Aantal beëindigde/aangepaste uitkeringen (controle aan de
 achterkant)

58

60

<60

72*

Aantal opgelegde boetes

166

158

140

71

*De cijfers voor 2019 en 2020 zijn incorrect gebleken. Het werkelijke aantal beëindigde/aangepaste uitkeringen is 174 in 2019, 79 in 2020 en 72 in 2021.

Wat wilden we bereiken in 2021?

In 2021 verwachtten we ongeveer een gelijk aantal uitkeringen te beëindigen wegens fraude en minder P-wet-boetes op te leggen als in 2020. We verwachtten dat het percentage toegekende uitkeringsaanvragen in 2021 hoger was dan in 2020, door de economische gevolgen van de coronacrisis.
We hebben onze handhavingsstijl afgestemd op de specifieke achtergronden van de uitkeringsgerechtigde en werkten hiervoor samen met het WIJ-team.
Inzet van Handhaving richt zich steeds meer op ondersteuning vanaf het moment van de intake. Op die manier willen we bereiken dat fraude eerder gedetecteerd wordt, zodat uitkeringen tijdig aangepast of beëindigd kunnen worden.

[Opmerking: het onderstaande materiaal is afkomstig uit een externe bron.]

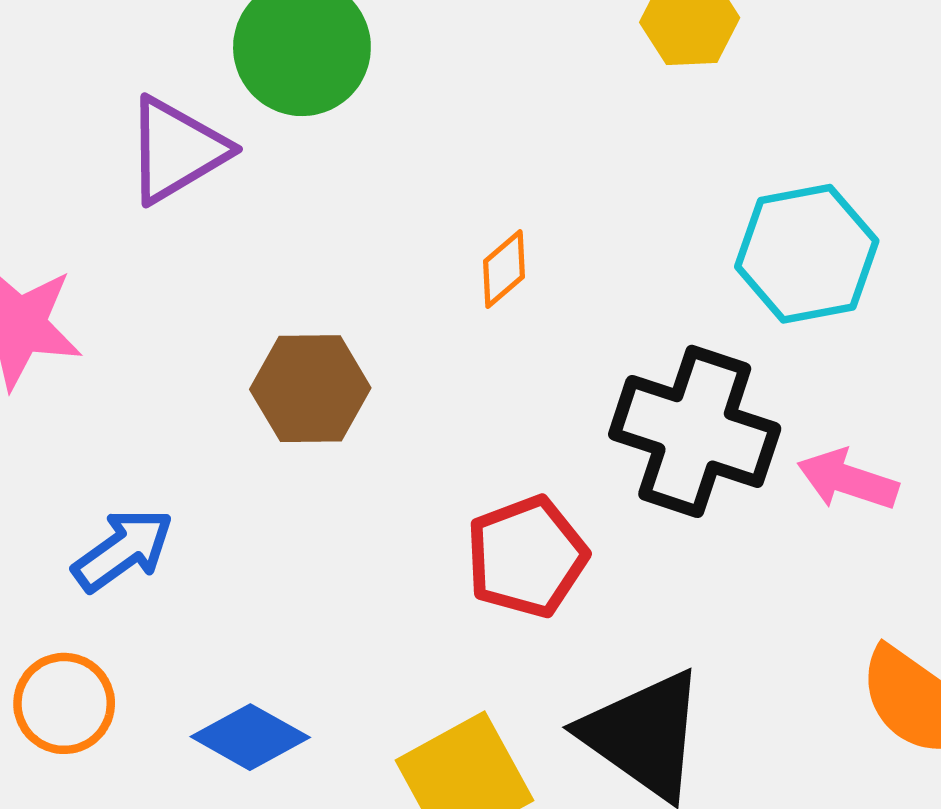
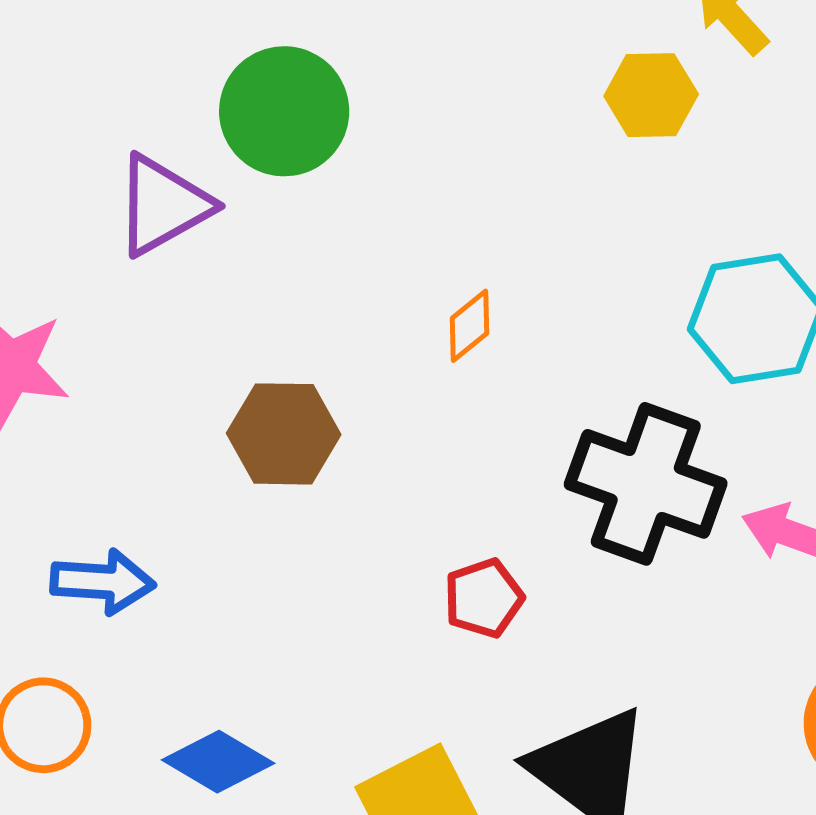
blue arrow: (123, 550) -> (103, 582), turned 38
red pentagon: (527, 557) -> (484, 598), size x0.7

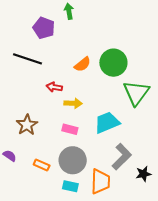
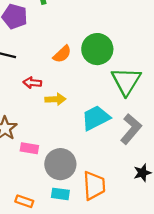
pink rectangle: (70, 129) -> (29, 148), moved
gray L-shape: (122, 157) -> (131, 129), moved
orange rectangle: (42, 165) -> (24, 201), moved

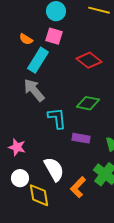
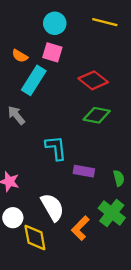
gray arrow: (34, 90) -> (16, 115), moved, size x0.7
green diamond: (88, 103) -> (97, 115), moved

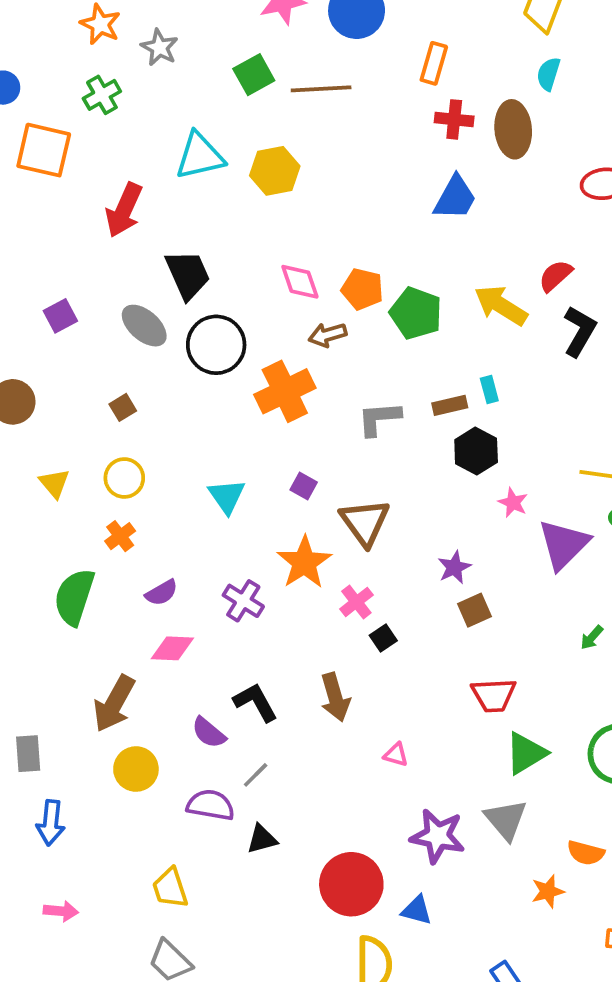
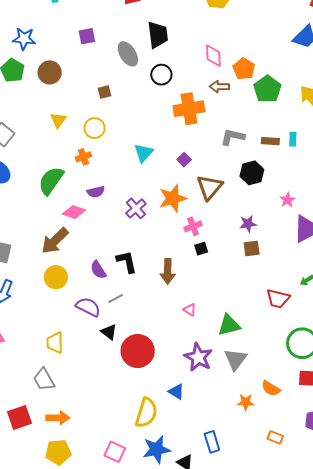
black circle: (216, 345) -> (161, 75), size x0.7
black hexagon: (476, 451) -> (252, 173), moved
pink diamond: (172, 648) -> (74, 212), moved
red trapezoid: (494, 695) -> (278, 299), moved
green triangle: (526, 753) -> (229, 325), moved
black triangle: (262, 839) -> (109, 332), turned 36
red circle: (351, 884) -> (138, 351), moved

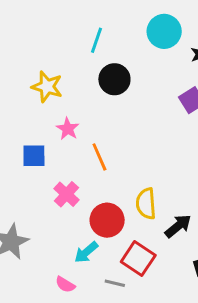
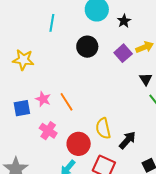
black circle: (114, 79) -> (87, 47), moved
pink star: (68, 129) -> (43, 99), moved

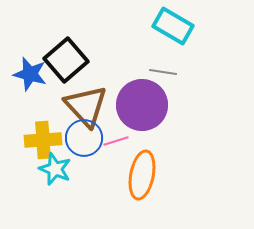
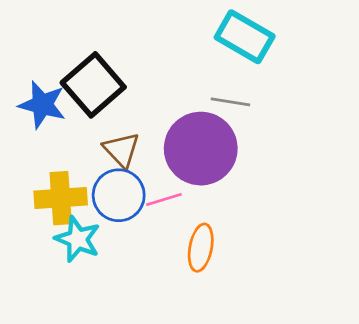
brown triangle: (86, 106) -> (121, 150), size x0.6
orange ellipse: (142, 175) -> (201, 248), size x0.7

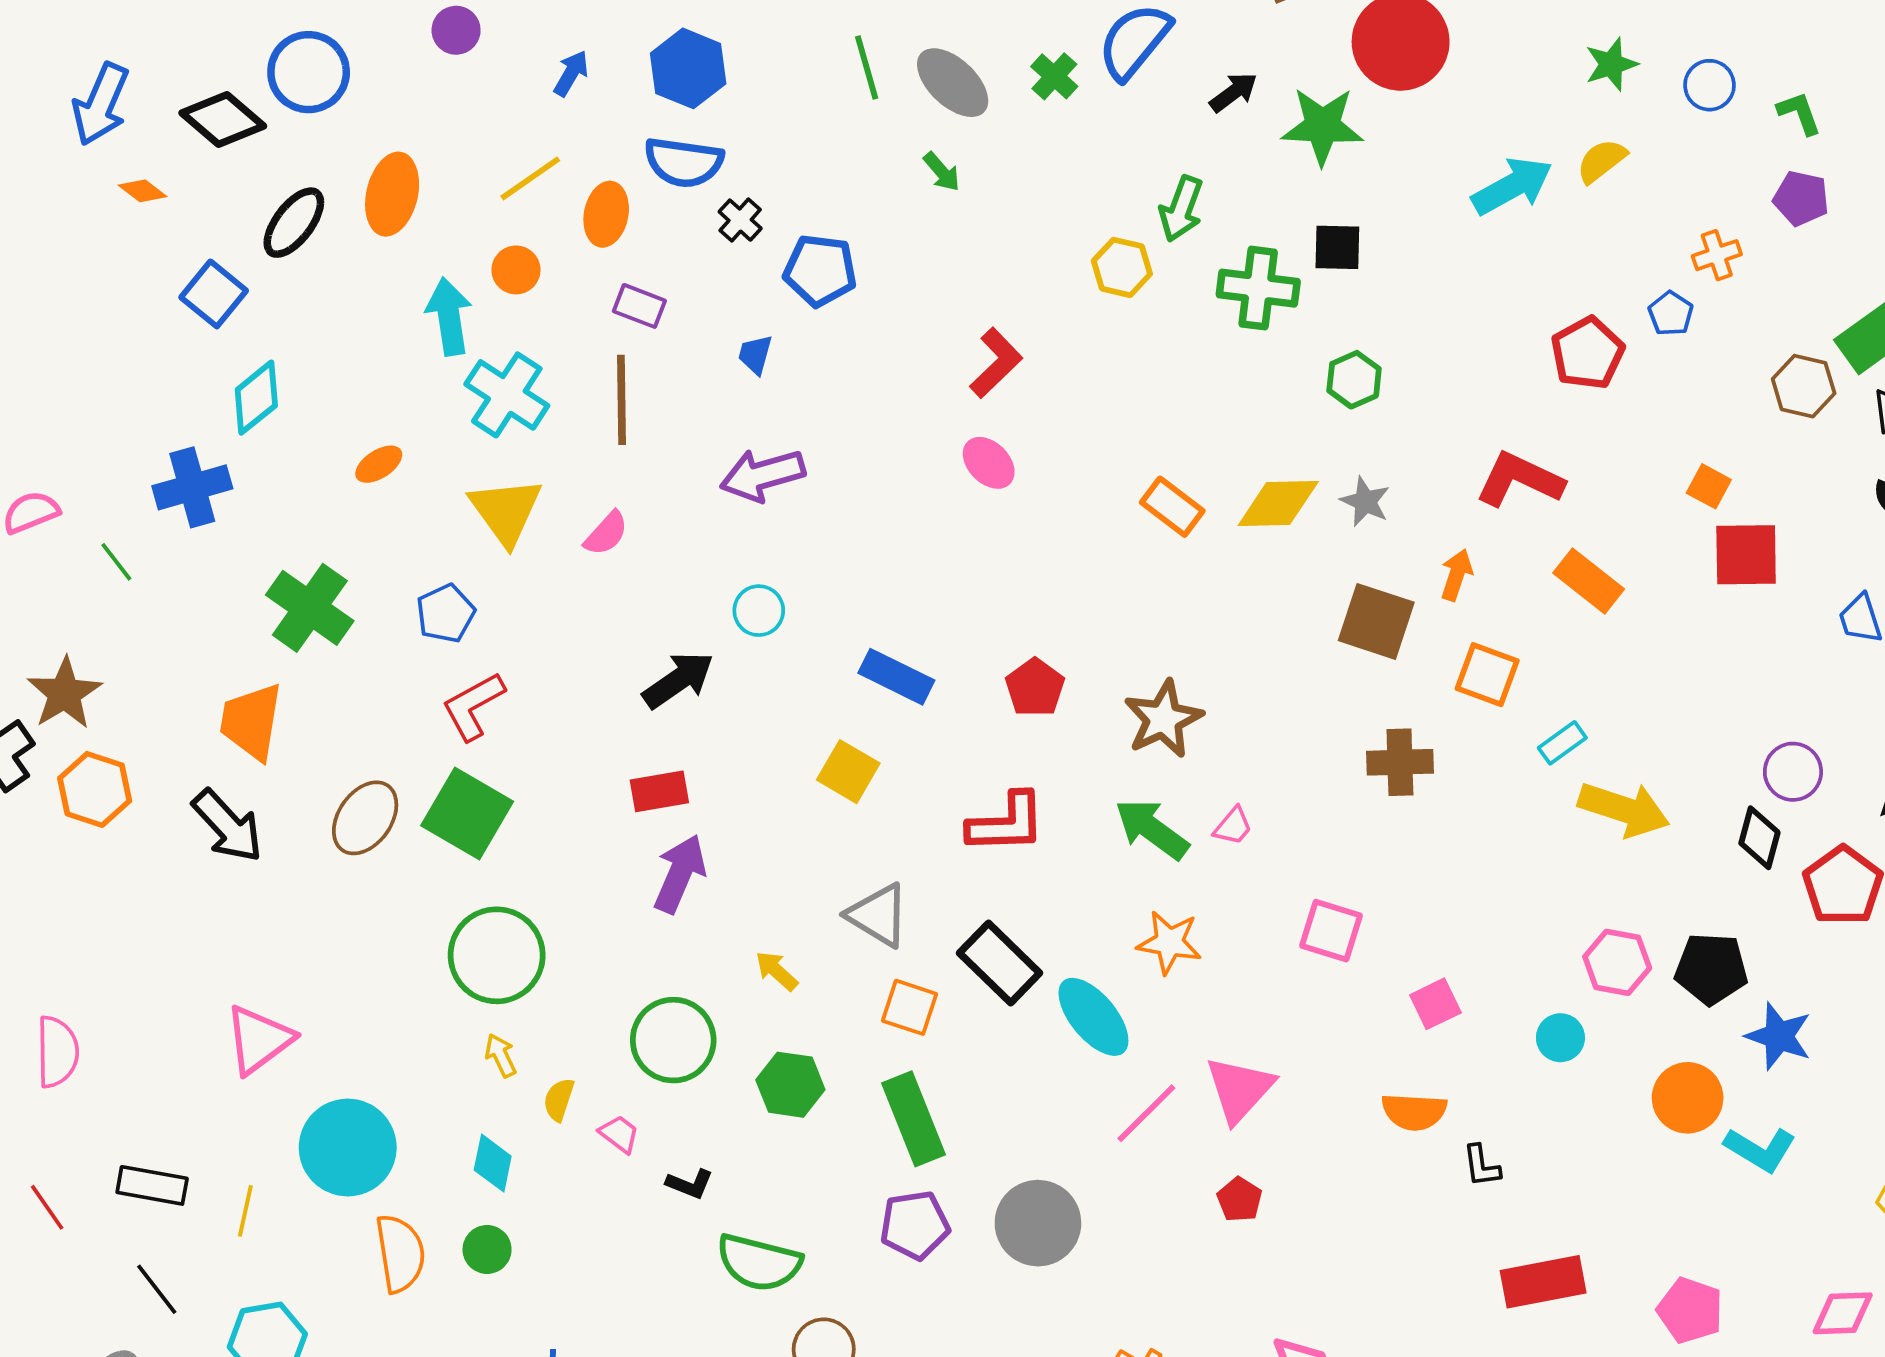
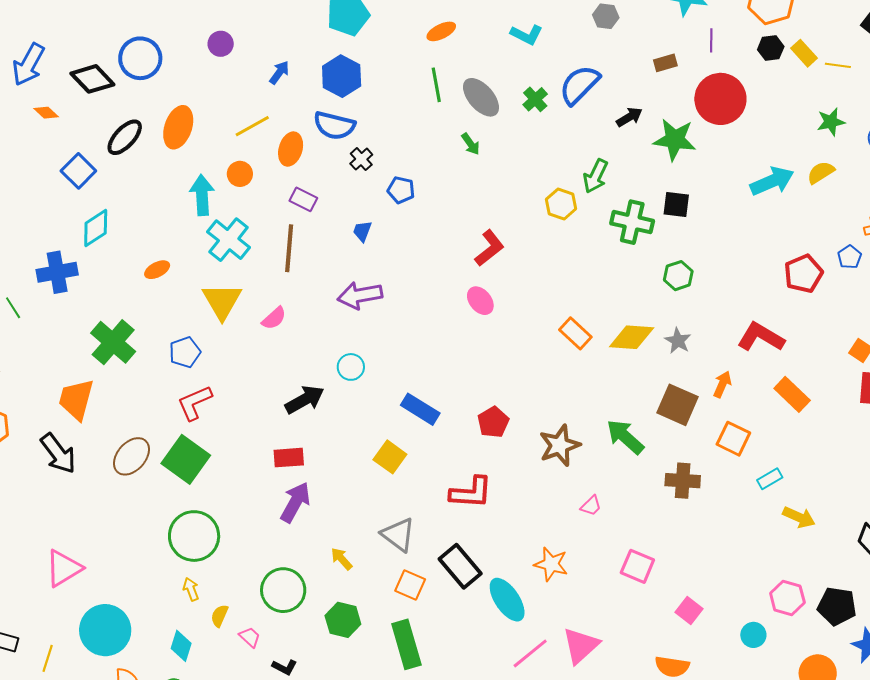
blue pentagon: (820, 270) -> (401, 190), size x0.7
yellow arrow: (1624, 809) -> (799, 517), size x0.7
green arrow: (1152, 829) -> (625, 437), moved
pink square: (1435, 1004) -> (689, 610), turned -32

Wat hebben we hier voor gedaan?

  • Ondanks dat we een stijging hadden verwacht is het aantal aanvragen lager uitgevallen. Ook hebben we minder aanvragen kunnen controleren door corona waardoor het percentage lager is uitgevallen.
  • Het afgelopen jaar zijn de helft minder boetes opgelegd. Dit heeft te maken met het feit dat er minder uitkeringen zijn beëindigd en als gevolg daarvan zijn er minder boetes opgelegd. Ook zijn er door de coronamaatregelen minder (fysieke) afspraken en huisbezoeken geweest waardoor we minder controles hebben kunnen verrichten en een achterstand hebben opgelopen. Na het loslaten van de maatregelen hebben we een inhaalslag gemaakt, maar door de nieuwe maatregelen hebben we de inhaalslag niet kunnen vasthouden;
  • Tevens hebben we ingezet op handhaving rondom de TOZO regeling. Onze inzet was zowel preventief alsook achteraf. Daarmee hebben we weten te voorkomen dat mensen onterecht aanspraak maakten op de TOZO regeling en hebben we verdere problemen voorkomen, zoals achteraf terugvorderingen en correcties. Vooral de inzet op de preventieve kant heeft goed gewerkt door een goede screening vooraf van aanvragen waarvan op voorhand duidelijk was dat betrokkene er geen recht op de regeling had. Focus kon vervolgens verschoven naar de mensen die er wel recht op hadden;
  • In samenwerking met burgerzaken hebben we gewerkt aan het op orde brengen en houden van de BRP. Via de landelijke aanpak adreskwaliteit hebben we het aantal niet correct ingeschrevenen in Groningen fors teruggebracht en gezorgd voor snellere controles waardoor mensen minder snel in de problemen kwamen en er sprake was van minder hoge boetes en schulden. Bovendien heeft een goede weergave van het aantal inwoners in de stad ook gevolgen voor een juiste bijdrage uit het gemeentefonds;
  • We hebben voorlichting gegeven aan burgers die een beroep doen op onze regelingen door te zorgen voor de juiste informatie en communicatie vanuit de gemeente naar onze burgers. We zetten in op preventie, door aan de voorkant goed en helder duidelijkheid te geven over wat wel en niet kan.
  •  

Conclusie

De coronabeperkende maatregelen zijn van invloed geweest op de uitvoering van de handhavende werkzaamheden. Zo konden we minder fysiek contact hebben waardoor we minder hebben kunnen controleren. Als het recht op een uitkering niet kon worden vastgesteld, dan werd er in het geval van twijfel toch verstrekt of werd de uitkering niet beëindigd. Veelal wordt er vanuit handhaving samengewerkt met de WIJ om te voorkomen dat mensen in de problemen komen. In sommige gevallen heeft het algemeen sociale belang en/of het belang van openbare orde en veiligheid zwaarder gewogen.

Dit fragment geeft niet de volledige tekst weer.